- João Fellet
- Enviado da BBC News Brasil a Santos (SP)
O funeral de Pelé criou uma cena impensável para o futebol brasileiro atual.
Entre os presentes nesta segunda-feira (2/1) no velório do ex-jogador, no estádio da Vila Belmiro, havia muitas pessoas com camisas de clubes que são os maiores rivais do time anfitrião, o Santos.
Torcedores com os uniformes do Corinthians, do Palmeiras e do São Paulo circulavam livremente pelas dependências do estádio no litoral paulista sem que qualquer incidente ocorresse.
Pelo contrário, eles estavam ali justamente para exaltar o maior ídolo santista, a quem agradeceram até mesmo por derrotas impostas a seus clubes do coração.
E foram bem recebidos pela torcida local.
“Pelé transcende o futebol e transcende as rivalidades”, diz à BBC Flávio Pinheiro, um professor de São Paulo que foi ao velório de Pelé com uma camisa do Corinthians.
“Criamos um ambiente de inimigos que têm de eliminar uns aos outros, mas acho que, num mundo plural e democrático, o grande adversário é reconhecido e honrado”, afirma o professor, que visitava a Vila Belmiro pela primeira vez.
“Honrar Pelé é um dever de todo mundo que gosta de futebol”, completa.
Pinheiro diz que cresceu ouvindo histórias de seu pai — também corintiano — sobre jogos entre o Corinthians e o Santos de Pelé, a maioria com vitórias santistas. Ele lembra que o time que mais sofreu gols de Pelé na história foi o Corinthians.

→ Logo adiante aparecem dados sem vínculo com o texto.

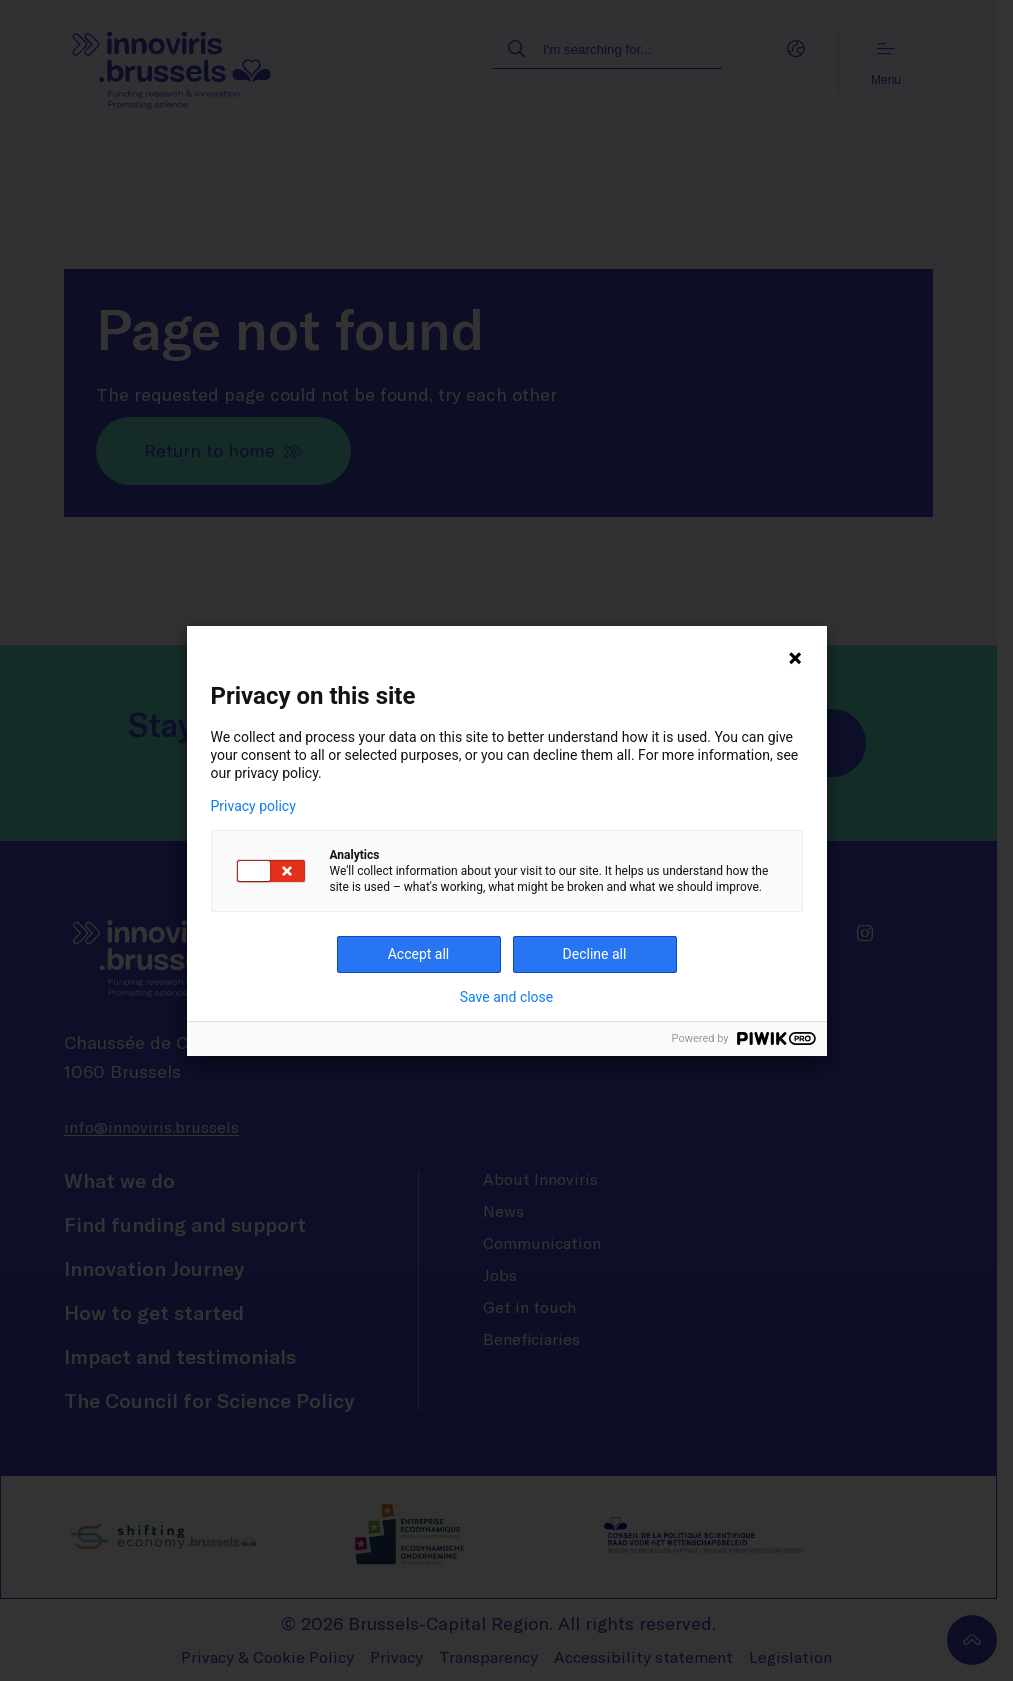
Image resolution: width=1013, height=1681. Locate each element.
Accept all (419, 954)
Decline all (595, 954)
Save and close (507, 997)
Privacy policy (253, 806)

“Meu pai sempre sofreu muito com o Pelé. Ele também contava do dia em que o Corinthians ganhou do Santos do Pelé e ficava emocionado. Um dia vou contar para meus filhos essas histórias também”, afirma.
Regra da torcida única
Desde 2016, uma decisão da Federação Paulista de Futebol estabelece que torcedores com uniformes do Corinthians, São Paulo, Santos e Palmeiras não podem comparecer a estádios onde também haja torcedores dos outros três grandes rivais.
É a chamada regra da torcida única. Ela determina que, quando dois desses quatro times se enfrentam, somente o time mandante pode levar seus torcedores ao campo.

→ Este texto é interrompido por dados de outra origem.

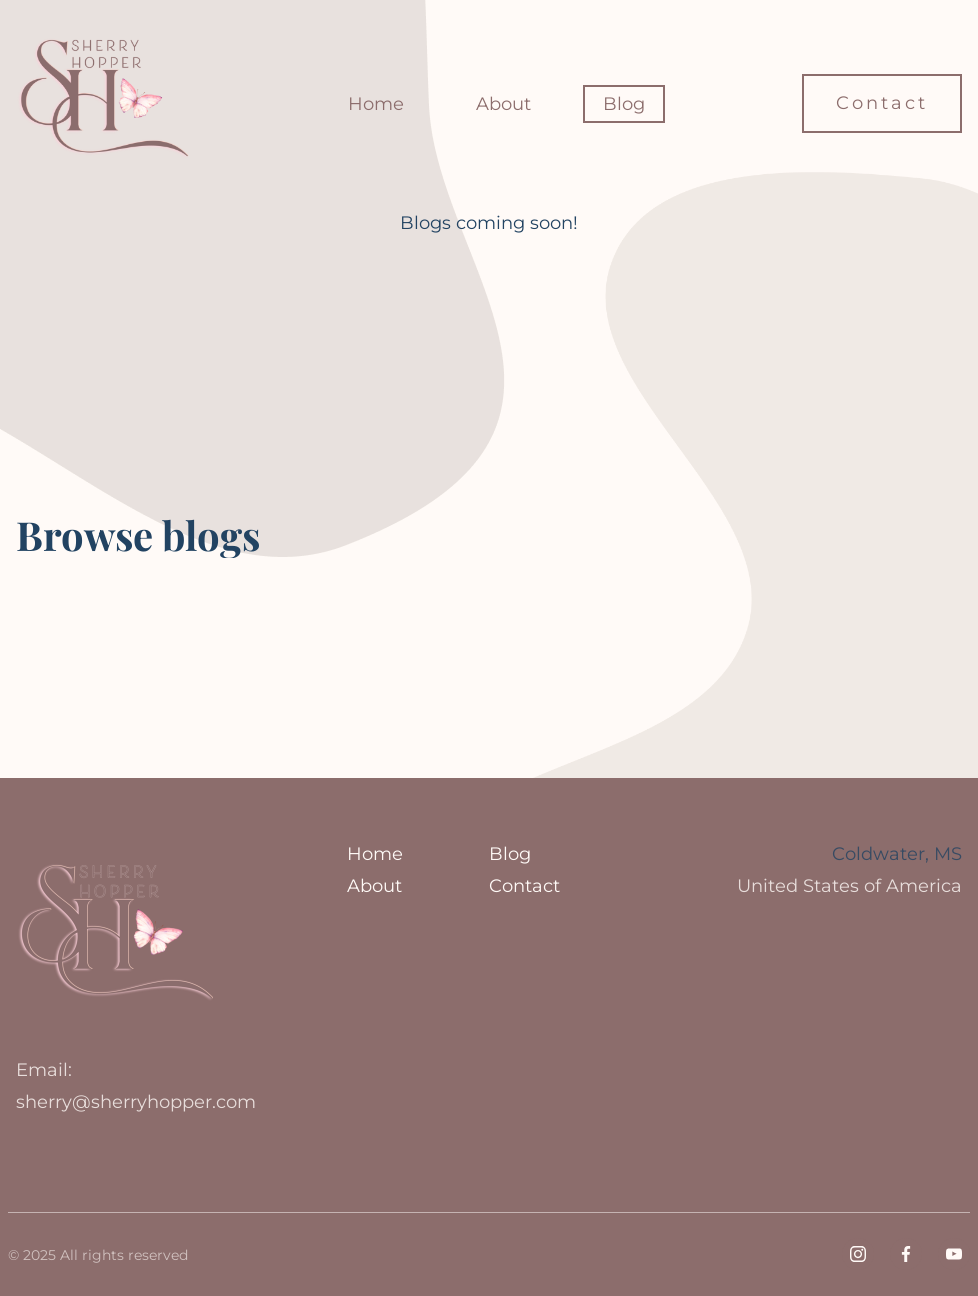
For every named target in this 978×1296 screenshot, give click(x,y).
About (503, 104)
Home (376, 104)
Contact (882, 103)
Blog (624, 104)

A iniciativa foi tomada após décadas de conflitos sangrentos entre as grandes torcidas paulistas.
Ídolo brasileiro
“O Pelé é muito maior que um clube, ele é um ídolo do Brasil inteiro”, diz à BBC o palmeirense Pietro, de 17 anos, que também visitava a Vila Belmiro pela primeira vez e vestia a camisa do clube alviverde.
“Ele foi um cara revolucionário, coisas que ele fazia no passado hoje são recriadas por jogadores como Cristiano Ronaldo e Messi”, afirma o palmeirense.
A poucos metros dele, o são-paulino Renato Santos também era só elogios ao ídolo santista.
“Independente se sou santista, corintiano, são paulino, o rei é maior”, ele diz.
“A gente tem que vir aqui reverenciar nosso Brasil e o maior expoente do futebol brasileiro”, afirma.
E como a torcida santista reagiu à presença de tantos torcedores de times rivais em seu estádio?
“Acho muito incrível o fato de eles estarem vindo aqui”, diz Maria Eduarda, uma santista de 12 anos. Ela se referia não só aos torcedores dos clubes paulistas rivais, mas a todos que vestiam camisas de outros times, como Flamengo, Fluminense e Atlético-MG.
Maria Eduarda diz que, mesmo sem jamais visto Pelé jogar ao vivo, diz se sentir representada pelo ex-jogador. E, para ela, essa identificação ultrapassa as barreiras entre clubes.
“Não estamos vindo aqui pelo Santos, estamos vindo aqui pelo Pelé”, diz.
“Pelé é um time que, por onde passa, vai juntando seus torcedores e criando seu próprio time, seu próprio estádio”, completa.